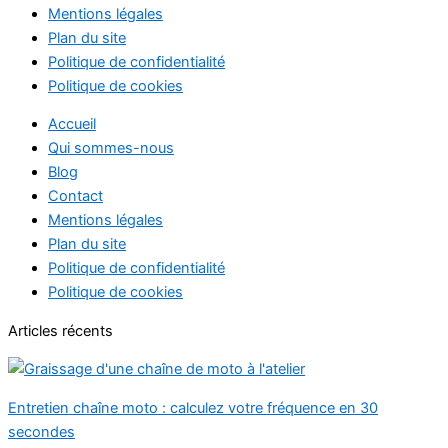
Mentions légales
Plan du site
Politique de confidentialité
Politique de cookies
Accueil
Qui sommes-nous
Blog
Contact
Mentions légales
Plan du site
Politique de confidentialité
Politique de cookies
Articles récents
Entretien chaîne moto : calculez votre fréquence en 30
secondes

----

> **Work order**
Your task is to retype the listing exactly, without its pictures.

> **Answer for the task**
Mentions légales
Plan du site
Politique de confidentialité
Politique de cookies
Accueil
Qui sommes-nous
Blog
Contact
Mentions légales
Plan du site
Politique de confidentialité
Politique de cookies
Articles récents
Entretien chaîne moto : calculez votre fréquence en 30
secondes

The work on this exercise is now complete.